Tests on samples obtained from 78 oral cancer patients and 49 control subjects showed that the device has a clinical sensitivity of 89% and specificity of 98% for detecting oral cancer. Dr. Rusling and his collaborators published their results in the journal Analytical Chemistry. While other groups have also developed analytical methods that produce similar promise for detecting blood-borne biomarkers of oral cancer, these methods are based on time-consuming and expensive technologies.
The microfluidic device that Dr. Rusling's team developed simultaneously detects extraordinarily low levels of four proteins that together provide a diagnostic signature for oral cancer. Magnetic beads, each coated with 120,000 antibody molecules, are used to capture even trace levels of specific biomarker proteins and remove them from a blood sample. The magnetic particles are then injected into the microfluidic device, which flows the beads over the sensor elements. Each sensor's electrical output corresponds to blood levels of a specific protein.

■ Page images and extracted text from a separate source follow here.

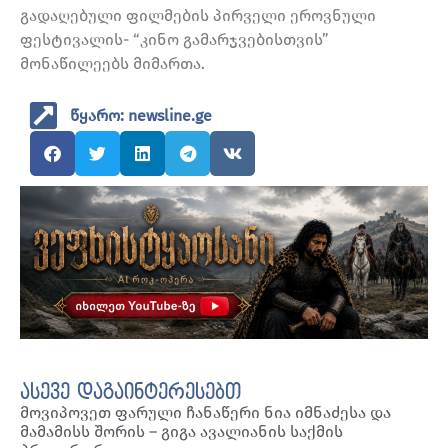
გადაღებული ფილმების პირველი ეროვნული
ფესტივალის- “კინო გამარჯვებისთვის”
მონაწილეებს მიმართა.
წყარო: newsline.ge
ასევე დაგაინტერესებთ
მოვიპოვეთ ფარული ჩანაწერი ნია იმნაძესა და
მამამისს შორის – გიგა ავალიანის საქმის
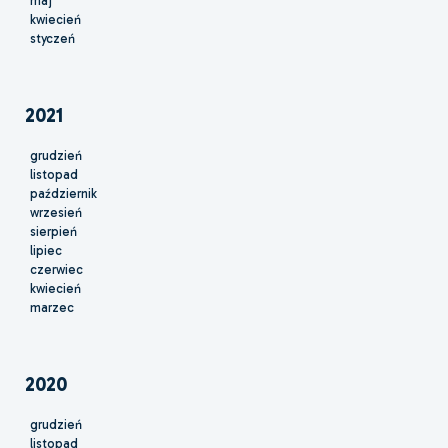
maj
kwiecień
styczeń
2021
grudzień
listopad
październik
wrzesień
sierpień
lipiec
czerwiec
kwiecień
marzec
2020
grudzień
listopad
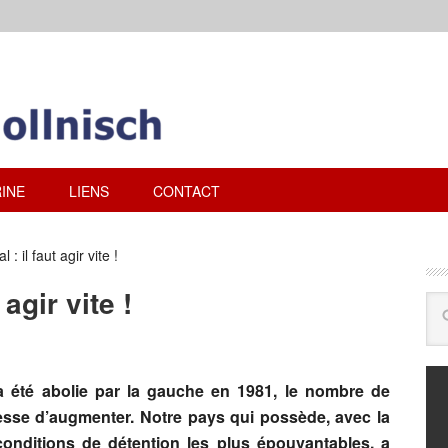
INE
LIENS
CONTACT
: il faut agir vite !
agir vite !
 a été abolie par la gauche en 1981, le nombre de
cesse d’augmenter. Notre pays qui possède, avec la
es conditions de détention les plus épouvantables, a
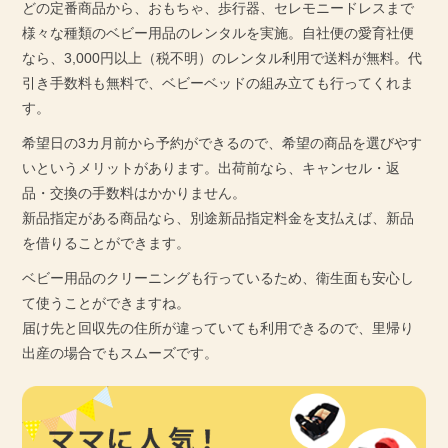
どの定番商品から、おもちゃ、歩行器、セレモニードレスまで
様々な種類のベビー用品のレンタルを実施。自社便の愛育社便
なら、3,000円以上（税不明）のレンタル利用で送料が無料。代
引き手数料も無料で、ベビーベッドの組み立ても行ってくれま
す。
希望日の3カ月前から予約ができるので、希望の商品を選びやす
いというメリットがあります。出荷前なら、キャンセル・返
品・交換の手数料はかかりません。
新品指定がある商品なら、別途新品指定料金を支払えば、新品
を借りることができます。
ベビー用品のクリーニングも行っているため、衛生面も安心し
て使うことができますね。
届け先と回収先の住所が違っていても利用できるので、里帰り
出産の場合でもスムーズです。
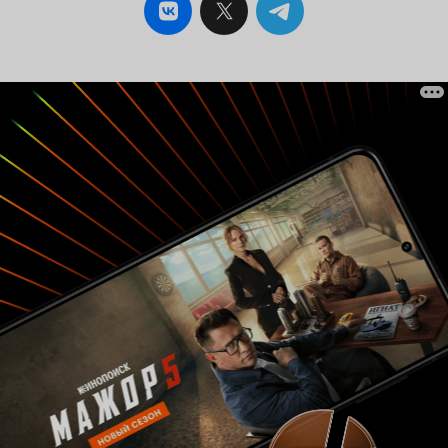
отпустить чадушко на волю! Разок напрячь
можно, потом нить связующая худеет и рвётся,
остаётся мутная вина родительский облом из-
за обманутых ожиданий... Вот так несколько
минут просмотра могут повести в дали дальние
размышлять о проблемах отцов и детей.
Вероятно, это мультфильм для родителей, а не
для рвущихся на волю подростков. 8 из 10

According to the investigators, the entire assay takes 50 minutes to perform. Each disposable carbon nanotube sensor chip costs about $9. The readout device uses available electronic components and pumps that together cost under $26,000, which "makes this approach accessible to virtually any biomedical laboratory at a small cost."
This work is detailed in a paper titled, "Ultrasensitive detection of cancer biomarkers in the clinic using a nanostructured microfluidic assay." Investigators from National Institute of Dental and Craniofacial Research, Salve Regina University, the Cancer Researcher Initiatives Foundation of Malaysia, and the University of Malaya participated in this study. An abstract of this paper is available at the journal's website.